EXERCISE OBJECTIVE -
Begin with the line that contains "Cliquez ici pour vous connecter (63, 157)" and transcribe each line after it, up to and including the last line of the listing below.
### DATA FOR REVIEW ###
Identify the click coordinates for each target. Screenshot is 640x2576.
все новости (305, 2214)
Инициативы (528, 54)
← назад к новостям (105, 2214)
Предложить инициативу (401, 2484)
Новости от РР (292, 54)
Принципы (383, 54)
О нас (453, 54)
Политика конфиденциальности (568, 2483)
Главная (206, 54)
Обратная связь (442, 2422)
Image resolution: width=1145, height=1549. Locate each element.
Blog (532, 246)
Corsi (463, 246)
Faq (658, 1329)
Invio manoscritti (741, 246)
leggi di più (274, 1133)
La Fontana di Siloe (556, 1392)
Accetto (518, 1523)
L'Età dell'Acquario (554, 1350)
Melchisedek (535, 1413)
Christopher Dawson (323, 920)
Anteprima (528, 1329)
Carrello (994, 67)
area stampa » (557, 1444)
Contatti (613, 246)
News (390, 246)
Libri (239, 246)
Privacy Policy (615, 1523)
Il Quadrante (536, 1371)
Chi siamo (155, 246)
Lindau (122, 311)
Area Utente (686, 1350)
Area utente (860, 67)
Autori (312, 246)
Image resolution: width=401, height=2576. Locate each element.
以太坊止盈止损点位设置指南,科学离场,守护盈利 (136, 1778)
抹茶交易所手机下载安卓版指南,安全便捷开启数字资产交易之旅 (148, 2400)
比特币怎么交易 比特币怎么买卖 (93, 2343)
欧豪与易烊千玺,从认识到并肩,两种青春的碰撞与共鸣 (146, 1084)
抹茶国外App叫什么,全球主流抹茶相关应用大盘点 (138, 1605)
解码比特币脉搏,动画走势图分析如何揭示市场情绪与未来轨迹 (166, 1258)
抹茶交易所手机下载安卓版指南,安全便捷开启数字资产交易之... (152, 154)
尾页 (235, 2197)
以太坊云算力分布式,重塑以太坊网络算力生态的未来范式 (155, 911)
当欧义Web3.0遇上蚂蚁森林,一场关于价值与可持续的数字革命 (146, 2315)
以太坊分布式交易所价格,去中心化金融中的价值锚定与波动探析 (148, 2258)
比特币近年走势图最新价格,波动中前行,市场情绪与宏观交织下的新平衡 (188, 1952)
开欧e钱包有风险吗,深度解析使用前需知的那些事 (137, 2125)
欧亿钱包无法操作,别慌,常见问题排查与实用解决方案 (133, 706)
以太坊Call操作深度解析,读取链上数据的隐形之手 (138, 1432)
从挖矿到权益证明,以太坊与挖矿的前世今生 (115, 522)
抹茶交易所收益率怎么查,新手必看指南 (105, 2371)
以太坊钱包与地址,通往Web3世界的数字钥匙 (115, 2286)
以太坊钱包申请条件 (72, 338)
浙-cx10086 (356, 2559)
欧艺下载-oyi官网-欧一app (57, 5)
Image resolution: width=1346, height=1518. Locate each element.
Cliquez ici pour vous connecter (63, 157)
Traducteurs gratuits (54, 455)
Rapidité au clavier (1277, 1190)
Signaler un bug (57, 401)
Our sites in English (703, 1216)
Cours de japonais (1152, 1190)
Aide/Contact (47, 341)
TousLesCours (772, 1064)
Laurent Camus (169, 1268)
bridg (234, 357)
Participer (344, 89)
###
RESPONSE -
Cliquez ici pour vous connecter (63, 157)
Traducteurs gratuits (54, 455)
Rapidité au clavier (1277, 1190)
Signaler un bug (57, 401)
Our sites in English (703, 1216)
Cours de japonais (1152, 1190)
Aide/Contact (47, 341)
TousLesCours (772, 1064)
Laurent Camus (169, 1268)
bridg (234, 357)
Participer (344, 89)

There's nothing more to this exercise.